With U.S. bishops’ requests to consider receiving the Eucharist in the hand to prevent the spread of germs we seem to be pairing this deceiving question and demanding our own black-and-white, one-or-the-other answer to it: Should I be obedient to the clergy’s wishes, or pious in my reception of the Lord?
Surely, we can do both simultaneously.
I am unable to imagine Jesus expressing disappointment in us for receiving Him in our hands during Communion right now, especially when it’s already an approved guideline of reception by the Church; especially when it’s the surest way to limit the risk of contagion while still being fed spiritually; and especially when those acting in persona Christi are encouraging us to do so.
We as communicants can simultaneously strive for utmost obedience and piety as the Church eases back into public distribution of Holy Communion. Here’s why I suppose this and how I hope it serves as a comfort to those of us accustomed to receiving on the tongue:
Jesus is used to less-than-perfect treatment.
In fact, He anticipates it. He didn’t expect to be perfectly revered when He handed His Body over to fallible men. He didn’t expect to be perfectly revered even when He made His Body a communion of fallible men. The King of the universe is offering His frequently unfaithful subjects the greatest Gift on earth; not only is this unfair exchange almost laughable in its impracticality, but on top of it, we will never be nor will we ever know how to behave like perfectly worthy recipients of God’s Gift. Our thanksgiving will always fall short.
And the King, in His mercy and goodness, understands this. Does that make our offense against Him—being unfaithful prior to accepting His Gift—excusable? Of course not! Yet He offers It anyway.
There is no food or drink on this earth that Jesus could have transubstantiated that would have been completely immune to even the most unintended abuse. Come to think of it, if decreasing the risk of being mishandled were really His priority, He mightn’t have made Himself into a food that is crumby and easily dissolved, or a drink that is…well, any liquid whatsoever.

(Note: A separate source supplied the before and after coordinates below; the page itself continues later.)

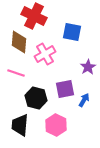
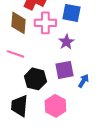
pink cross: (45, 54) -> (45, 23), moved, turned 30
purple star: (88, 67) -> (66, 42), moved

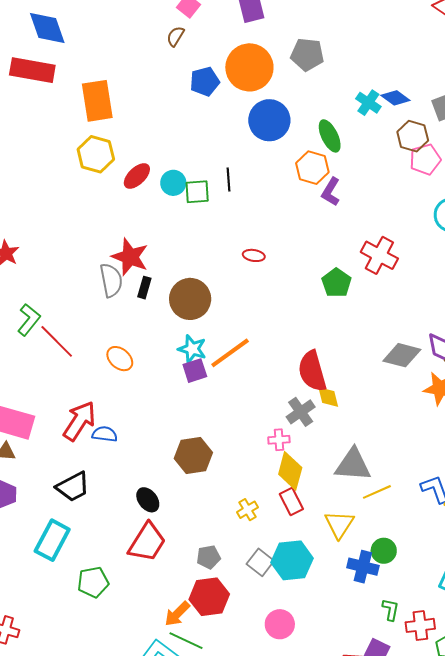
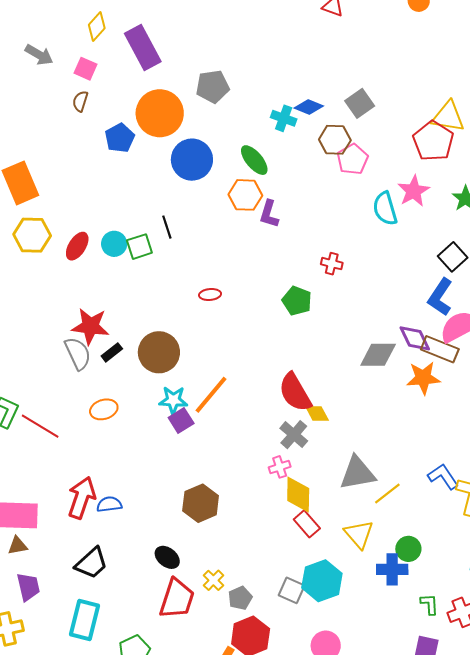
red cross: (379, 255) -> (332, 264), size x0.6
black rectangle: (144, 288) -> (112, 352), turned 50
orange ellipse: (120, 359) -> (104, 409), moved, turned -44
yellow cross: (248, 510) -> (213, 580), moved

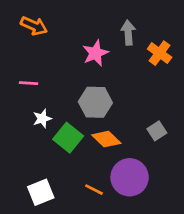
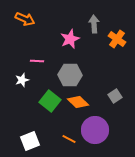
pink line: (29, 83) -> (37, 61), moved
white star: (42, 119) -> (22, 80), moved

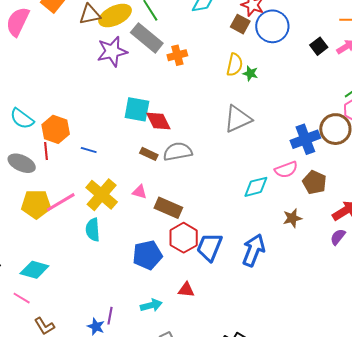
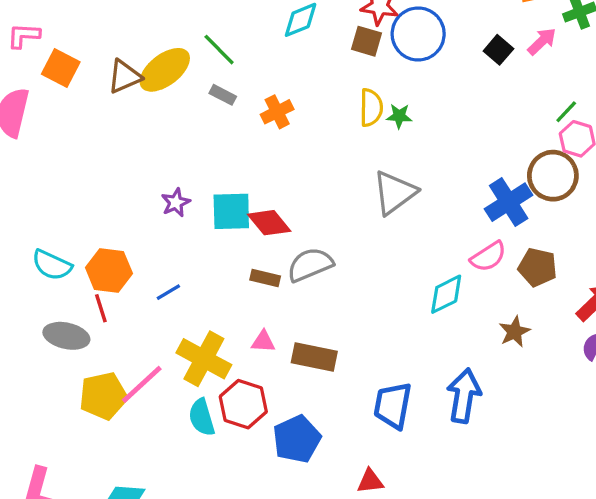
gray rectangle: (147, 38) -> (223, 95), size x0.5
purple star: (112, 52) -> (176, 203), moved, size x0.6
blue line: (89, 150) -> (168, 292), turned -35
red hexagon: (184, 238) -> (243, 404), moved

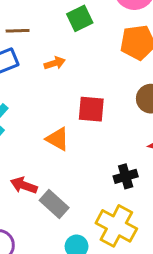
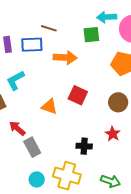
orange arrow: (55, 63) -> (65, 58), size x1.6
orange triangle: (58, 139) -> (49, 107), turned -30
yellow cross: (116, 226) -> (67, 176), turned -32

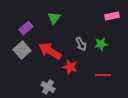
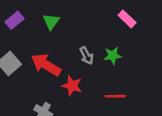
pink rectangle: (112, 16) -> (127, 19), turned 56
purple rectangle: (26, 28) -> (14, 20), moved

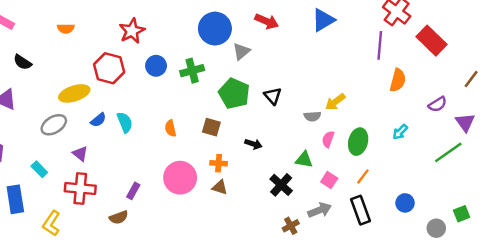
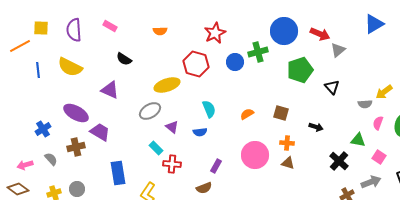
red arrow: (267, 21) -> (320, 34), moved
gray triangle: (241, 51) -> (338, 50), moved
green cross: (192, 71) -> (258, 52), moved
green pentagon: (234, 93) -> (300, 70), moved, turned 30
blue semicircle: (98, 120) -> (200, 132), moved, turned 32
orange semicircle: (170, 128) -> (247, 114), turned 72
purple triangle: (80, 154) -> (172, 127), moved
cyan rectangle: (39, 169) -> (156, 148), moved
red cross: (80, 188) -> (172, 164), size x0.7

We risk scandalizing His Body every day with sin and, yes, sometimes even with how we receive Him into our own bodies. The absurd and inconceivable and miraculous thing is that He still asks us to do it—to receive Him, not to sin, that is.
We’re not worthy. That’s the point. Jesus understands. He gets it. He wouldn’t have asked to enter our bodies if He couldn’t handle being received for a brief moment in our hands, then chewed on and digested.
“Take this, all of you, and eat of it.”
Could you imagine if any one of the apostles had responded, “Actually, instead of handing Your Body to me, could you just place it directly here on my tongue?” Unfortunately, none of their immediate replies are recorded in the Eucharistic Institution accounts, nor whether they chose to eat and drink of their Master’s Body and Blood (although, of course, if any one of them had declined, we can imagine that that would have been mentioned) in any of the three Synoptic Gospels; so we’ll have to work towards joining them in heaven to ask what exactly the Last Supper (and the First Mass) looked like.
The point here in mentioning Jesus’s timeless request is: if our Redeemer presents us with the choice to take His Body, who are we to refuse? Now, of course, there were extraordinary circumstances at the Last Supper, there were extraordinary circumstances all throughout Church history, and there are (hopefully temporary) extraordinary circumstances now. Whenever possible and prudent, by all means we should freely contemplate the option of receiving Jesus directly into our bodies, but whenever impossible and imprudent…well, let’s just say there are much worse ways to offend our Lord.
Jesus, have mercy on us as we receive You into our most unworthy hands, and breathe upon us a spirit of unity and dispel all division as we hope to gather publicly again in celebration and remembrance of Your Holy Sacrifice.